On se croit d’abord dans un de ces manuscrits trouvés dont la littérature française abonde aux XVIIe et XVIIIe siècles, mais très vite, des termes comme «noblesse chérifienne» ou «makhzen» aiguillent vers le conte oriental. Puis des expressions modernes du genre «cursus scolaire» surprennent: où sommes-nous et quand?

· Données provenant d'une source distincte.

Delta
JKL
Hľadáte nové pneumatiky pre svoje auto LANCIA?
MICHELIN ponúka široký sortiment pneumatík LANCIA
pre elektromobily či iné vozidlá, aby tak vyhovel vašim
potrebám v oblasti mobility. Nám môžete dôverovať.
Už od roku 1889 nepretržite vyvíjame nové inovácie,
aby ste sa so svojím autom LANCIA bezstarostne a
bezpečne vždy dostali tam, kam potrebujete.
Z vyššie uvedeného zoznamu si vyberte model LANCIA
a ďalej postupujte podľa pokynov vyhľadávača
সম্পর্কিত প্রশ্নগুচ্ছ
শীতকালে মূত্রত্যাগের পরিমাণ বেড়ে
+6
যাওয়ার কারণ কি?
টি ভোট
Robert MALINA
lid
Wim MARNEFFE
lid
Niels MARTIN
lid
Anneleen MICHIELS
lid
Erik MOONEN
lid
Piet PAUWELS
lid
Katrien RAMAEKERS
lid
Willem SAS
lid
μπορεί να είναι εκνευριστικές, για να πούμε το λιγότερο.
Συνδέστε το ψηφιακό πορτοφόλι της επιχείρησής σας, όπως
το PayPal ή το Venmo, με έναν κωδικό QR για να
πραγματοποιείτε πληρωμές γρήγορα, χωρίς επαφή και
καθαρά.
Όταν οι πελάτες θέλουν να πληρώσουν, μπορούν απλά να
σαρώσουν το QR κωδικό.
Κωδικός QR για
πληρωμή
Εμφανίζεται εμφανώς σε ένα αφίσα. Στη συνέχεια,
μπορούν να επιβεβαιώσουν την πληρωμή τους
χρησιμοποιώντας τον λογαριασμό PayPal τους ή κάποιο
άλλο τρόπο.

L’Historiographe du royaume est une des bonnes surprises de la rentrée 2020. L’auteur, Maël Renouard, à peine 40 ans, est un normalien, agrégé de philosophie. La Réforme de l’opéra de Pékin lui a valu le Prix Décembre en 2013. D’une ironie subtile, la confession de l’historiographe acclimate la belle langue française classique au Maroc, entre 1945 et 1972, pendant les années de formation et le début du règne de Hassan II. Pour une approche historique et critique des méthodes du souverain, il vaut mieux se référer à l’essai de Gilles Perrault Notre ami le roi (Gallimard, 1990). Dans le roman, le jugement est filtré par la dévotion de l’historiographe, et le vrai thème du livre se dégage: quelle est la place de l’écrivain soumis au pouvoir, où est la bonne distance?

Savoir perdre

L’historiographe ne cessera de la chercher, cette distance appropriée: «Je fus en grâce autant qu’en disgrâce. De l’un ou l’autre état les causes me furent souvent inconnues», écrit-il à la première ligne. A 15 ans, le garçon d’origine modeste fait partie des élèves méritants et doués appelés à étudier au Collège royal aux côtés du prince héritier. Ces enfants seront appelés à former les cadres de l’administration. Intelligent, l’élève comprend vite qu’il est aussi dangereux de flatter le futur roi que de manifester une trop grande familiarité à son égard. Il tremble lorsque ses notes sont outrageusement bonnes et se rassure avec ses médiocres résultats en éducation physique, où brille le prince. Aux échecs, il sait gagner parfois et perdre souvent, mais assez habilement pour éviter tout soupçon de complaisance. Parfois, il cède pourtant à des faiblesses de vanité naïve qui lui coûteront cher.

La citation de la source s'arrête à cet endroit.